Décidément, l’histoire se répète… Il y a un an, le ralentissement de l’économie et la crainte d’une nouvelle récession (après celle de 2008) ont entraîné un recul significatif des marchés.
Mais, dès septembre, les indices se sont remis à grimper, et les derniers mois de l’année ont procuré des rendements spectaculaires. On peut penser que la situation va se reproduire.

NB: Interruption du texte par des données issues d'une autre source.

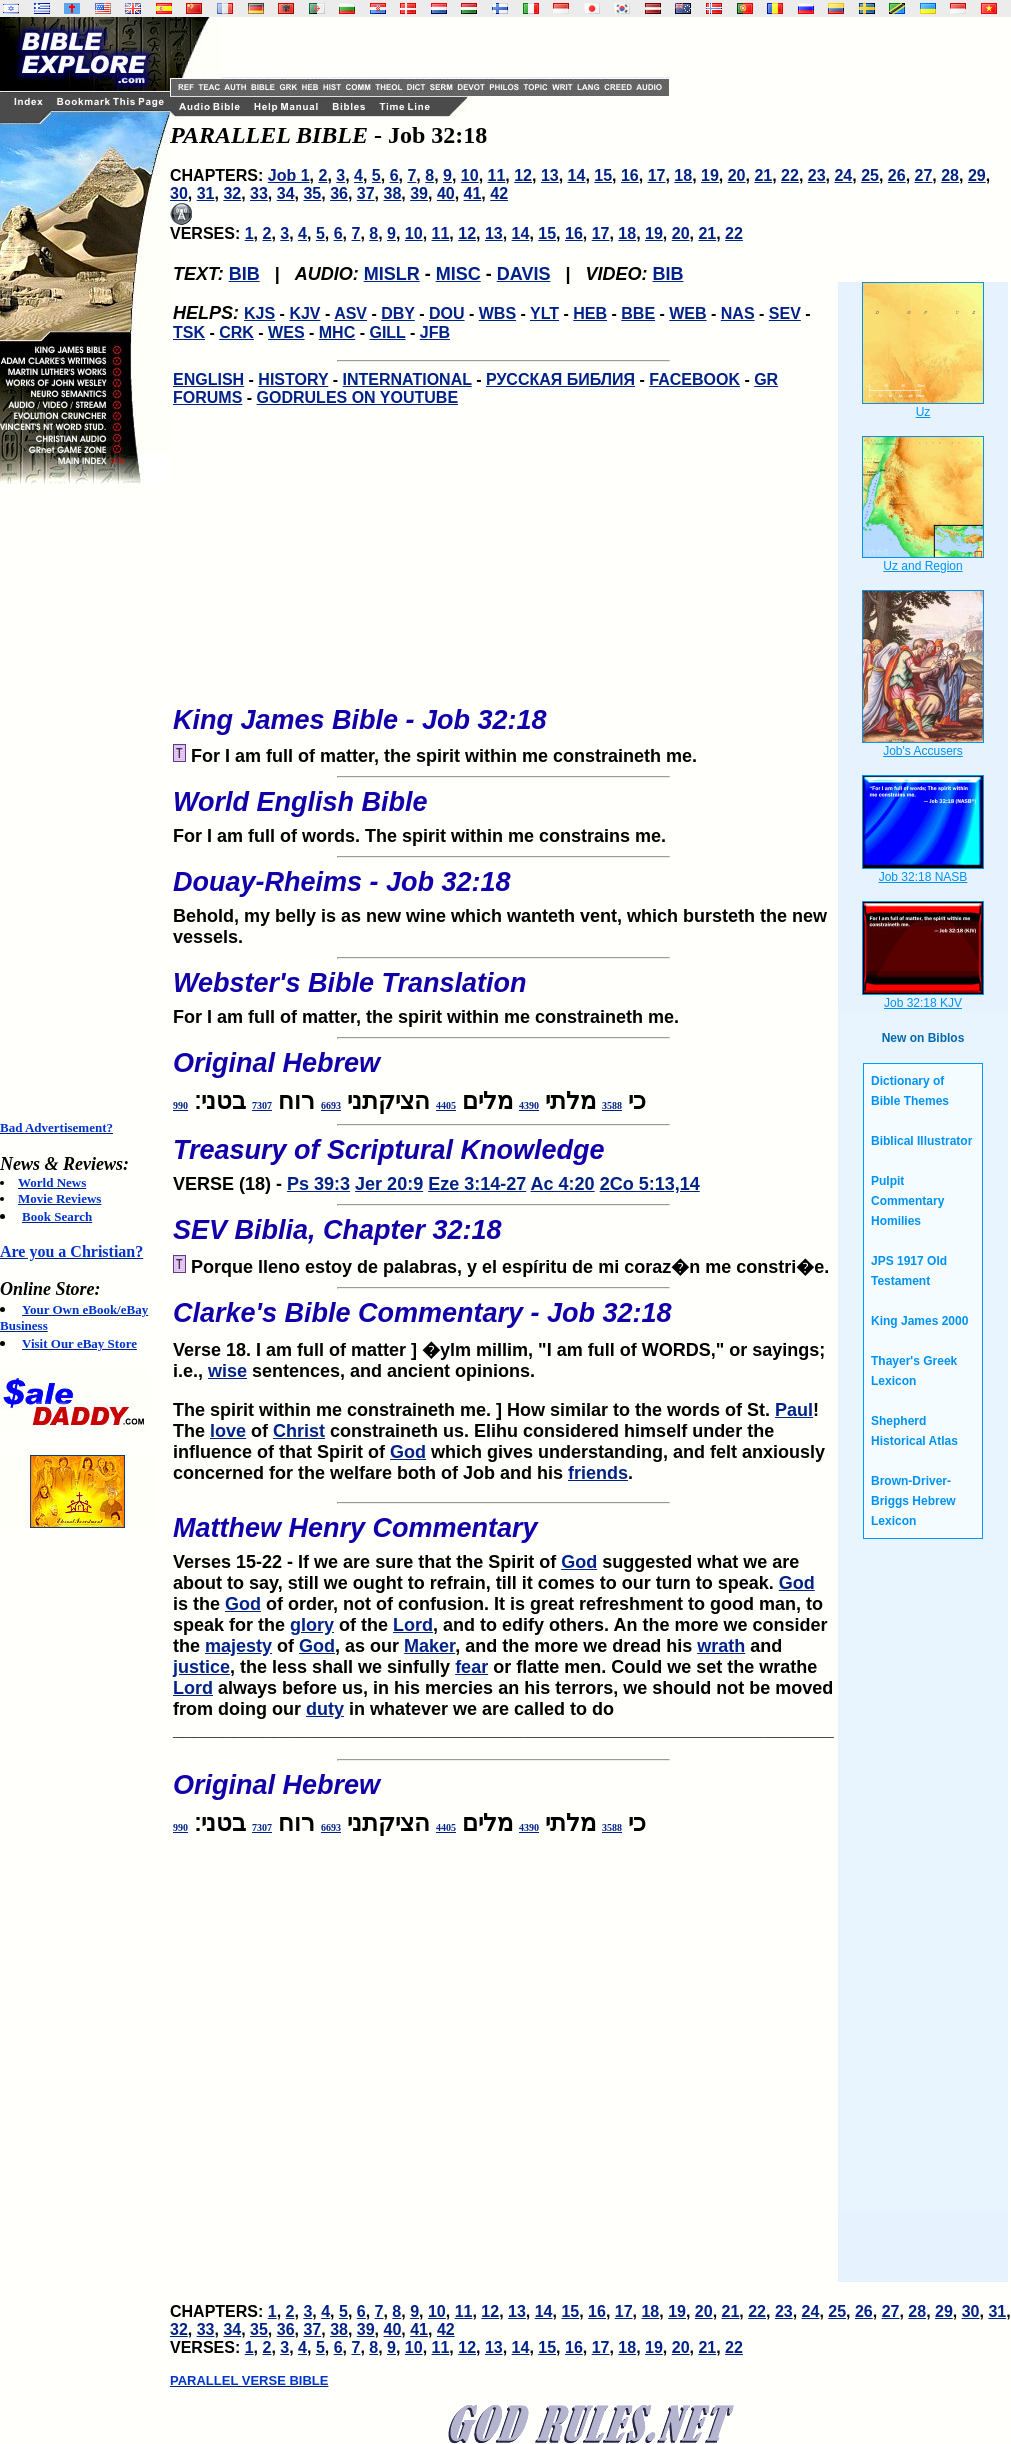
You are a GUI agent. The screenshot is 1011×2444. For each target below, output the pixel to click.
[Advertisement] (80, 802)
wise (227, 1371)
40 (446, 193)
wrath (721, 1646)
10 (470, 175)
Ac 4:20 (563, 1184)
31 (206, 193)
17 (657, 175)
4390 (529, 1105)
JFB (435, 332)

En effet, nous continuons de croire en une reprise de l’économie, même si elle se révèle plus lente que d’ordinaire.
Certes, l’endettement des gouvernements occidentaux est élevé. Certes, les tiraillements partisans chez nos voisins du Sud nuisent à l’émergence d’une volonté politique claire, nécessaire à la relance.
La grande volatilité qui en découle constitue, pour l’investisseur discipliné, une occasion en or. C’est le moment idéal pour acheter, puisque les prix ont baissé.
Du coup, il rééquilibre son portefeuille (dont la portion d’actions a faibli) et se place en excellente position pour enregistrer des gains lorsque les marchés reprendront du poil de la bête, ce qui ne saurait tarder, les indicateurs n’étant pas si mauvais, après tout.
Une telle stratégie en période de turbulences contribue à diminuer le coût moyen de vos placements.